29 Temmuz 2024 04:00

Türkiye’de iklim değişikliği sorumlularının sıralı listesi

Fotoğraf: Pixabay

Paylaş

Prof. Dr. Aykut Çoban son dönemlerde çeşitli çevre kuruluşları, hükümet kurumları ve bazı sendikalar tarafından emek ve ekoloji hareketinin gündemine sokulmak istenen “adil geçiş” ya da “adil dönüşüm”ün günümüz Türkiye işçi sınıfı ve ekoloji hareketinin gündemi olmadığı görüşünde. “İklim değişikliğine uyum” diye gerekçelendirilen adil geçişe işçi sınıfının değil sermayenin ihtiyacı olduğunu ileri sürüyor. Çoban, Türkiye'de iklim krizinin sorumlularını sayarken “Yeni yayınlanan İstanbul Sanayi Odası'nın en büyük 500 şirket raporuna bakmak yeterli. Orada, hem de sıralı halleriyle var” diyor.

İKLİM POLİTİKLARININ ENGELİ EMEKÇİLER Mİ?

Adil geçiş kavramı literatürde “Özellikle iklim değişikliği ile mücadele çabaları çerçevesinde, fosil yakıtlar gibi çevreye zarar veren endüstrilerin kapatılması veya dönüştürülmesi sırasında, bu süreçten etkilenen işçiler ve topluluklar için sosyal ve ekonomik koruma sağlanmasını hedefler” cümleleri ile tanımlanıyor.

Ekoloji Birliğinin çevrim içi yaptığı ekoloji tartışmalarının ilkinde adil geçiş kavramı tartışıldı. Programda “Adil geçişin yanlış önermesi: İklim politikasının engeli sayılan emekçiler” başlıklı bir sunum yapan Ankara Üniversitesi SBF Kent ve Çevre kürsüsünden KHK ile uzaklaştırılan Prof. Dr. Aykut Çoban, “Benim için ne adil geçiş ne fosil ekonomisi! Dolayısıyla da birinden birini tercih etmek gibi bir ikilemin içerisinde olunmaması gerektiğini düşünüyorum. Zaten fosil ekonomi savunulamaz ama adil geçiş de onun kadar, özellikle emekçiler ve ekolojistler açısından tehlikeli bir proje” dedi.
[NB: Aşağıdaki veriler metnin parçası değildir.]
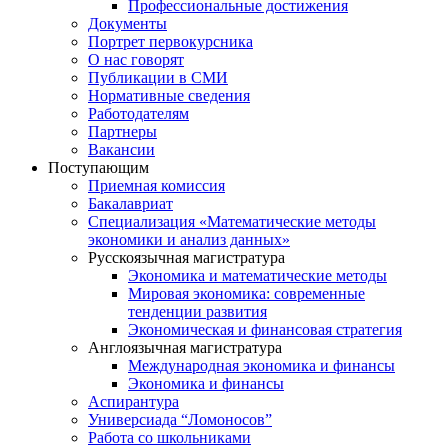
Профессиональные достижения
Документы
Портрет первокурсника
О нас говорят
Публикации в СМИ
Нормативные сведения
Работодателям
Партнеры
Вакансии
Поступающим
Приемная комиссия
Бакалавриат
Специализация «Математические методы
экономики и анализ данных»
Русскоязычная магистратура
Экономика и математические методы
Мировая экономика: современные
тенденции развития
Экономическая и финансовая стратегия
Англоязычная магистратура
Международная экономика и финансы
Экономика и финансы
Аспирантура
Универсиада “Ломоносов”
Работа со школьниками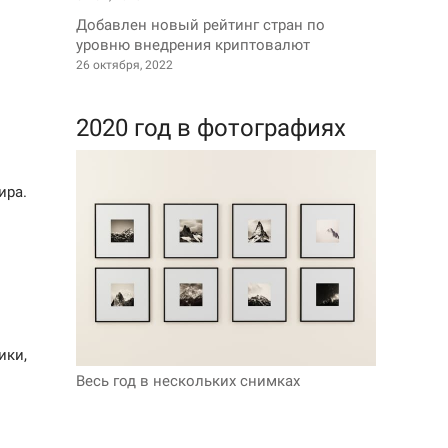
Добавлен новый рейтинг стран по
уровню внедрения криптовалют
26 октября, 2022
2020 год в фотографиях
ира.
ики,
Весь год в нескольких снимках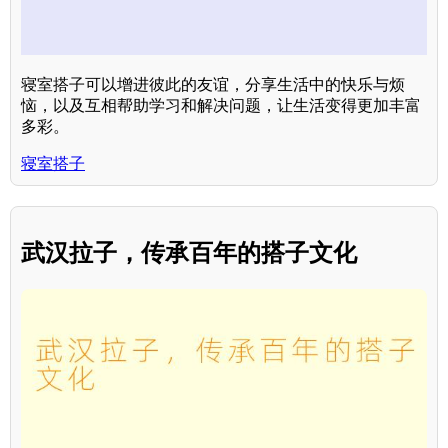
寝室搭子可以增进彼此的友谊，分享生活中的快乐与烦
恼，以及互相帮助学习和解决问题，让生活变得更加丰富
多彩。
寝室搭子
武汉拉子，传承百年的搭子文化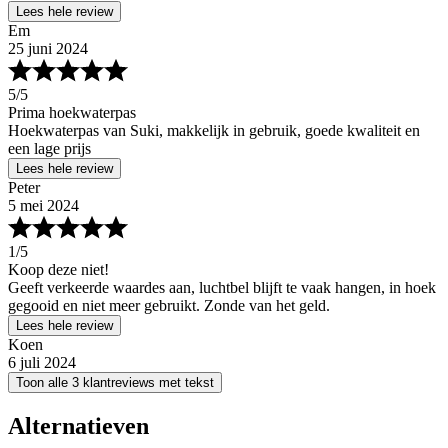
Lees hele review
Em
25 juni 2024
5
/5
Prima hoekwaterpas
Hoekwaterpas van Suki, makkelijk in gebruik, goede kwaliteit en
een lage prijs
Lees hele review
Peter
5 mei 2024
1
/5
Koop deze niet!
Geeft verkeerde waardes aan, luchtbel blijft te vaak hangen, in hoek
gegooid en niet meer gebruikt. Zonde van het geld.
Lees hele review
Koen
6 juli 2024
Toon alle 3 klantreviews met tekst
Alternatieven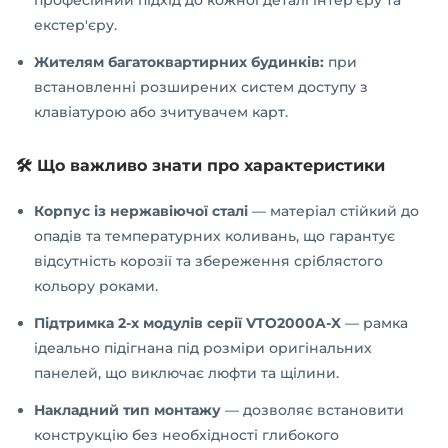
екстер'єру.
Жителям багатоквартирних будинків:
при
встановленні розширених систем доступу з
клавіатурою або зчитувачем карт.
🛠️ Що важливо знати про характеристики
Корпус із нержавіючої сталі
— матеріал стійкий до
опадів та температурних коливань, що гарантує
відсутність корозії та збереження сріблястого
кольору роками.
Підтримка 2-х модулів серії VTO2000A-X
— рамка
ідеально підігнана під розміри оригінальних
панелей, що виключає люфти та щілини.
Накладний тип монтажу
— дозволяє встановити
конструкцію без необхідності глибокого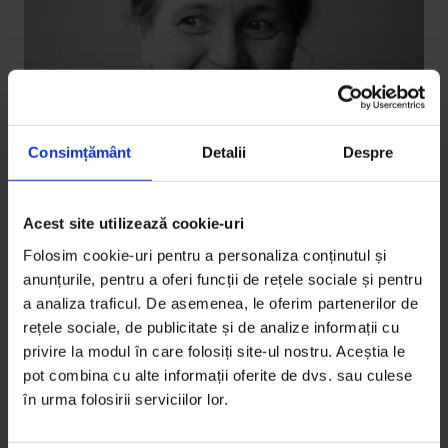
Consimțământ
Detalii
Despre
Brand Story
,
Texte
Acest site utilizează cookie-uri
[DoR & Santal] Maria a dansat cu
Folosim cookie-uri pentru a personaliza conținutul și
munții
anunțurile, pentru a oferi funcții de rețele sociale și pentru
a analiza traficul. De asemenea, le oferim partenerilor de
Maria Gheorghiu nu știa exact ce o așteaptă când a
rețele sociale, de publicitate și de analize informații cu
acceptat propunerea lui Leslie Hawke de a o urma în
privire la modul în care folosiți site-ul nostru. Aceștia le
Bacău,…
pot combina cu alte informații oferite de dvs. sau culese
în urma folosirii serviciilor lor.
De
Gabriela Pițurlea
Fotografie de
Cătălin Olteanu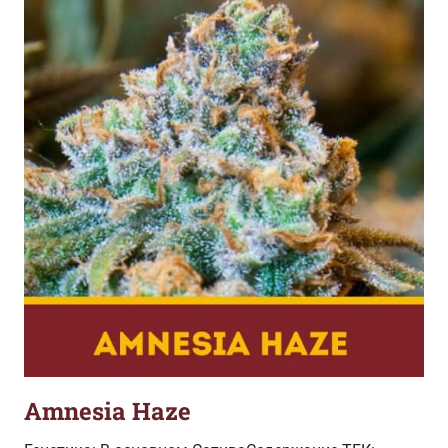
Amnesia Haze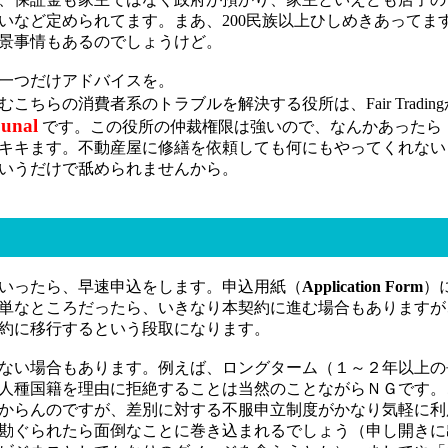
いなど定められてます。まあ、200民族以上ひしめきあってま
景事情もあるのでしょうけど。
一つだけアドバイスを。
ちらの消費者系のトラブルを解決する役所は、Fair Tradin
bunal
です。この役所の仲裁権限は強いので、なんかあったら
キキます。不動産屋に修繕を依頼しても何にもやってくれないよ
いうだけで舐められませんから。
いったら、早速申込をします。申込用紙（
Application Form
）
単なところだったら、いきなり本契約に進む場合もありますが
約に移行するという段取になります。
ない場合もあります。例えば、ロングターム（１～２年以上の
人種国籍を理由に拒絶することは当然のことながらＮＧです。
からんのですが、差別に対する不服申立制度がかなり気軽に利
勘ぐられたら面倒なことに巻き込まれるでしょう（申し開きに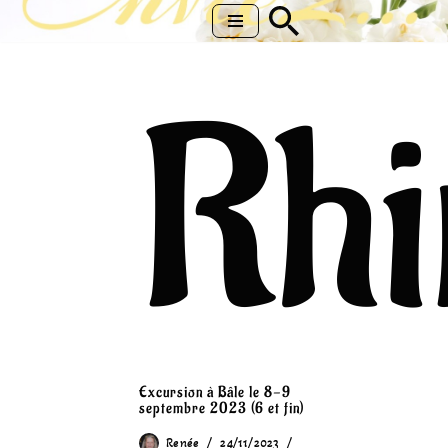
Aller
au
Rhi
contenu
Excursion à Bâle le 8-9
septembre 2023 (6 et fin)
Renée
24/11/2023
İŞÇİ SINIFI İSYAN ETMESİN DİYE ADİL GEÇİŞ

Özellikle gelişmiş ülkelerde adil geçişin işçi sınıfının isyan etme potansiyelini bastırmaya dönük bir proje olarak ortaya konduğunu ifade eden Çoban, Türkiye'de işin farklı bir yönünün daha bulunduğunu belirtiyor: “Türkiye yenilenebilir enerji gibi yeşil dönüşümün vadedildiği sektörlerde ekoloji mücadelesi çok zengin ve çok şiddetli bir şekilde cereyan ediyor. Böyle olduğu zamanda işçi sınıfı eğer adil geçişe ikna edilirse bu durumda işçi sınıfını ekolojistlerin karşısında bir bariyer olarak dikilecek. Haliyle ikisini düşman haline getirecekler.”

KARİYER KOÇLUĞU!

Adil geçişin aslında toptan bir toplumsal dönüşüm yönü bulunduğu söylemlerini adil geçişin istihdama yönelik vaatlerinin albenisini yükseltmeye dönük bir felsefi atraksiyon olduğunu kaydeden Çoban, “Birincisi radikal köklü bir dönüşüm, sistem değişikliği falan denilen şeyin içi doldurulmuş değil. Yani nasıl bir dönüşüm olacak? Böyle bir toplumsal dönüşüm olacaksa bunun stratejisi nedir? Bunu hayata geçirecek özneler kimler? Bu devlet ve sermayeyi ile sosyal diyalog halinde mi olacak, işçi sınıfının inisiyatifiyle mi olacak? Buradaki somut öneriler nedir?​” sorularının belirsiz olduğunu söyledi.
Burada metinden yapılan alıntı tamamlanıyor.